Aim of the exercise.
Pull each line containing "gyakorlati" from the data.

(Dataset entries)

__________

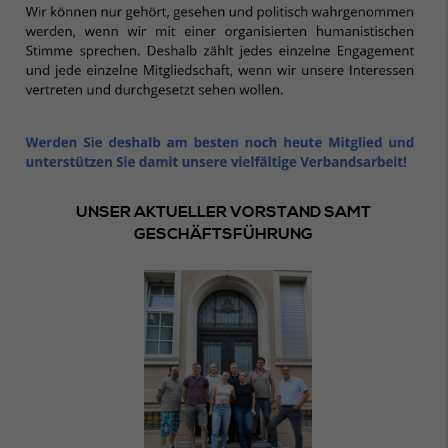
UNSER AKTUELLER VORSTAND SAMT
GESCHÄFTSFÜHRUNG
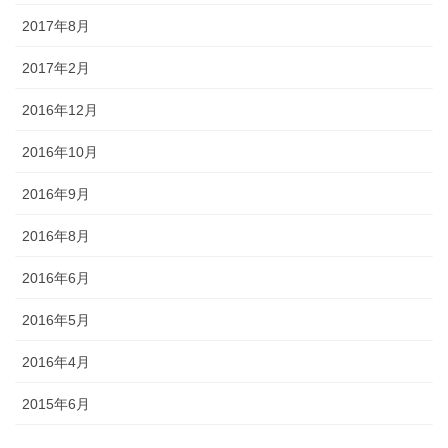
2017年8月
2017年2月
2016年12月
2016年10月
2016年9月
2016年8月
2016年6月
2016年5月
2016年4月
2015年6月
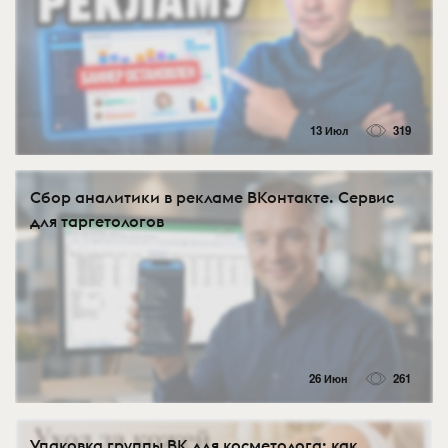
13 Июл
319
Сбор аналитики в рекламе ВКонтакте. Сервис
для таргетологов
26 Июн
261
Упаковка группы ВК для косметолога: как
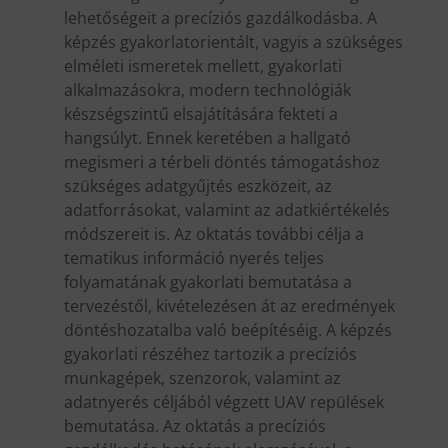
lehetőségeit a precíziós gazdálkodásba. A
képzés gyakorlatorientált, vagyis a szükséges
elméleti ismeretek mellett, gyakorlati
alkalmazásokra, modern technológiák
készségszintű elsajátítására fekteti a
hangsúlyt. Ennek keretében a hallgató
megismeri a térbeli döntés támogatáshoz
szükséges adatgyűjtés eszközeit, az
adatforrásokat, valamint az adatkiértékelés
módszereit is. Az oktatás további célja a
tematikus információ nyerés teljes
folyamatának gyakorlati bemutatása a
tervezéstől, kivételezésen át az eredmények
döntéshozatalba való beépítéséig. A képzés
gyakorlati részéhez tartozik a precíziós
munkagépek, szenzorok, valamint az
adatnyerés céljából végzett UAV repülések
bemutatása. Az oktatás a precíziós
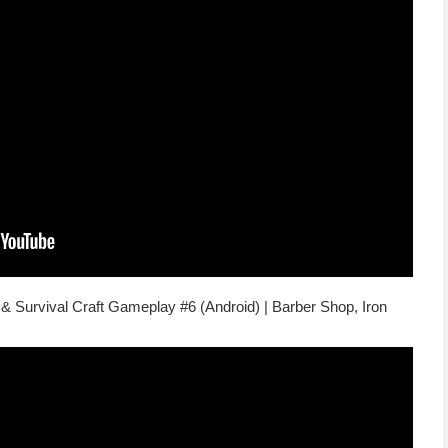
& Survival Craft Gameplay #6 (Android) | Barber Shop, Iron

__________

Worked solution.
elméleti ismeretek mellett, gyakorlati
folyamatának gyakorlati bemutatása a
gyakorlati részéhez tartozik a precíziós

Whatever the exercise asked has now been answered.